Attacks

Examples showing how to run the code can be found in the examples folder.

Calculate metrics.

aisdc.metrics.auc_p_val(auc: float, n_pos: int, n_neg: int) → tuple[float, float][source]

Compute the p-value for a given AUC.

Parameters:

aucfloat: Observed AUC value
n_posint: Number of positive examples
n_negint: Number of negative examples

Returns:

auc_pfloat: p-value of observing an AUC > auc by chance
auc_stdfloat: standard deviation of the NULL AUC diustribution (mean = 0.5)

aisdc.metrics.get_metrics(y_pred_proba: ndarray, y_test: ndarray)[source]

Calculate metrics, including attacker advantage for MIA binary.

Implemented as Definition 4 on https://arxiv.org/pdf/1709.01604.pdf which is also implemented in tensorFlow-privacy https://github.com/tensorflow/privacy.

Parameters:

y_testnp.ndarray: test data labels
y_pred_probanp.ndarray of shape [x,2] and type float: predicted probabilities

Returns:

metricsdict: dictionary of metric values

Notes

Includes the following metrics:

True positive rate or recall (TPR).
False positive rate (FPR), proportion of negative examples incorrectly classified as positives.
False alarm rate (FAR), proportion of objects classified as positives that are incorrect, also known as false discovery rate.
True neagative rate (TNR).
Positive predictive value or precision (PPV).
Negative predictive value (NPV).
False neagative rate (FNR).
Accuracy (ACC).
F1 Score - harmonic mean of precision and recall.
Advantage.

aisdc.metrics.get_probabilities(clf, X_test: ndarray, y_test: ndarray = array([], dtype=float64), permute_rows: bool = False)[source]

Given a prediction model and a dataset, calculate the predictions of the model for each data sample in probability format.

Parameters:

clfsklearn.Model: trained model
X_testnp.ndarray: test data matrix
y_testnp.ndarray: test data labels
permute_rowsboolean: a flag to indicate whether rows should be permuted

Returns:

y_pred_probaa list of probabilities for each sample in the dataset

Notes

If permute_rows is set to true, y_test must also be supplied.

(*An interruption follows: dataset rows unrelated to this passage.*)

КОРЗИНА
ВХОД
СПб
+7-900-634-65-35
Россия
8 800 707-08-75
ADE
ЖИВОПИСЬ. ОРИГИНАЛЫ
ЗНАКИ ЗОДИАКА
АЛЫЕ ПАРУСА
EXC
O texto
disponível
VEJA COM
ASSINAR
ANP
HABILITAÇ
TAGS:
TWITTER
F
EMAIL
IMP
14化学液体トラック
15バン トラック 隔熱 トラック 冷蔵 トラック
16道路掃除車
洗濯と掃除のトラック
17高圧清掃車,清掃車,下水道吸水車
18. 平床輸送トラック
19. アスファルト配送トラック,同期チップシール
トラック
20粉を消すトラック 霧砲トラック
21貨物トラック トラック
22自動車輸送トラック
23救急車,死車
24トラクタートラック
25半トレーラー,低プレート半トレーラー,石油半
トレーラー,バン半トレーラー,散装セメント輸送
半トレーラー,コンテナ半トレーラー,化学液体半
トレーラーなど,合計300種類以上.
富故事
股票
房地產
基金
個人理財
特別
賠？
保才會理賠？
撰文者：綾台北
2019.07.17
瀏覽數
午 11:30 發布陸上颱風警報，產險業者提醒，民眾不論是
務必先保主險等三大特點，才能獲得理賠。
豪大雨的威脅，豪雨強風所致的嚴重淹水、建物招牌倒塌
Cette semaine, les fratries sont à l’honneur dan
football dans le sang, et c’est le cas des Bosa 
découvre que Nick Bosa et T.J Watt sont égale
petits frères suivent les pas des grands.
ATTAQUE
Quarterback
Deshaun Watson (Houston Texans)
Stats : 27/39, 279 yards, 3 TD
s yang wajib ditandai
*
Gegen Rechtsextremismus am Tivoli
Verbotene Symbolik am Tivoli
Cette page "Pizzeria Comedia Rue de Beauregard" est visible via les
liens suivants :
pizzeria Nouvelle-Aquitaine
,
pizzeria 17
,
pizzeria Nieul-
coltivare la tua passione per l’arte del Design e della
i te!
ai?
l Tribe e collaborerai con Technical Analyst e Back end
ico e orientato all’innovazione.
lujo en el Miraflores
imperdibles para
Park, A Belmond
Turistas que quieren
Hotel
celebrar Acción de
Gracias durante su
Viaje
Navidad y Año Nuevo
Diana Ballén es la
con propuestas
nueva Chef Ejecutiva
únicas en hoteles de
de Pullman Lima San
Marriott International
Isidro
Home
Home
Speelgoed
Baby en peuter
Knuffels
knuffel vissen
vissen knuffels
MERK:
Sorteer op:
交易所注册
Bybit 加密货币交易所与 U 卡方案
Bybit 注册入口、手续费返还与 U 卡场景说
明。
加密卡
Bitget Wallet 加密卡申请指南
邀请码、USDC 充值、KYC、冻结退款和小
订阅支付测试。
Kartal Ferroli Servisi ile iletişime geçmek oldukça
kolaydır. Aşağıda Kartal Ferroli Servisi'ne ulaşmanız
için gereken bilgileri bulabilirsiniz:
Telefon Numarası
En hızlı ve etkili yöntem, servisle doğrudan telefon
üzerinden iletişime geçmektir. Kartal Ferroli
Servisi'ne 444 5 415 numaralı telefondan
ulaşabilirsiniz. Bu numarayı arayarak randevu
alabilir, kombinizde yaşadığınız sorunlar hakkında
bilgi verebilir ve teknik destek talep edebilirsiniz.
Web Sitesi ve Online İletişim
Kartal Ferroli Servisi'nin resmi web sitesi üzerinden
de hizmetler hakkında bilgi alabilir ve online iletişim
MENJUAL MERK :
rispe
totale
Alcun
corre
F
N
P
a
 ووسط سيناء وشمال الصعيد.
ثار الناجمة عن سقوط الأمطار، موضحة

The function will then return both the predicted probabilities and corresponding y_test

aisdc.metrics.min_max_disc(y_true: ndarray, pred_probs: ndarray, x_prop: float = 0.1, log_p: bool = True) → tuple[float, float, float, float][source]

Non-average-case methods for MIA attacks. Considers actual frequency of membership amongst samples with highest- and lowest- assessed probability of membership. If an MIA method confidently asserts that 5% of samples are members and 5% of samples are not, but cannot tell for the remaining 90% of samples, then these metrics will flag this behaviour, but AUC/advantage may not. Since the difference may be noisy, a p-value against a null of independence of true membership and assessed membership probability (that is, membership probabilities are essentially random) is also used as a metric (using a usual Gaussian approximation to binomial). If the p-value is low and the frequency difference is high (>0.5) then the MIA attack is successful for some samples.

Parameters:

ynp.ndarray: true labels
ypnp.ndarray: probabilities of labels, or monotonic transformation of probabilities
xpropfloat: proportion of samples with highest- and lowest- probability of membership to be considered
logpbool: convert p-values to log(p).

Returns:

maxdfloat: frequency of y=1 amongst proportion xprop of individuals with highest assessed membership probability
mindfloat: frequency of y=1 amongst proportion xprop of individuals with lowest assessed membership probability
mmdfloat: difference between maxd and mind
pvalfloat: p-value or log-p value corresponding to mmd against null hypothesis that random variables corresponding to y and yp are independent.

Examples

>>> y = np.random.choice(2, 100)
>>> yp = np.random.rand(100)
>>> maxd, mind, mmd, pval = min_max_desc(y, yp, xprop=0.2, logp=True)

Worst_case_attack.py.

Runs a worst case attack based upon predictive probabilities stored in two .csv files

class aisdc.attacks.worst_case_attack.WorstCaseAttack(n_reps: int = 10, reproduce_split: int | ~typing.Iterable[int] | None = 5, p_thresh: float = 0.05, n_dummy_reps: int = 1, train_beta: int = 1, test_beta: int = 1, test_prop: float = 0.2, n_rows_in: int = 1000, n_rows_out: int = 1000, training_preds_filename: str | None = None, test_preds_filename: str | None = None, output_dir: str = 'output_worstcase', report_name: str = 'report_worstcase', include_model_correct_feature: bool = False, sort_probs: bool = True, mia_attack_model: ~typing.Any = <class 'sklearn.ensemble._forest.RandomForestClassifier'>, mia_attack_model_hyp: dict | None = None, attack_metric_success_name: str = 'P_HIGHER_AUC', attack_metric_success_thresh: float = 0.05, attack_metric_success_comp_type: str = 'lte', attack_metric_success_count_thresh: int = 5, attack_fail_fast: bool = False, attack_config_json_file_name: str | None = None, target_path: str | None = None)[source]

Class to wrap the worst case attack code.

Methods

`attack`(target)	Programmatic attack entry point.
`attack_from_prediction_files`()	Start an attack from saved prediction files.
`attack_from_preds`(train_preds, test_preds[, ...])	Runs the attack based upon the predictions in train_preds and test_preds, and the params stored in self.args.
`generate_arrays`(n_rows_in, n_rows_out[, ...])	Generate train and test prediction arrays, used when computing baseline.
`get_params`()	Get parameters for this attack.
`make_dummy_data`()	Makes dummy data for testing functionality.
`make_report`()	Creates output dictionary structure and generates pdf and json outputs if filenames are given.
`run_attack_reps`(train_preds, test_preds[, ...])	Run actual attack reps from train and test predictions.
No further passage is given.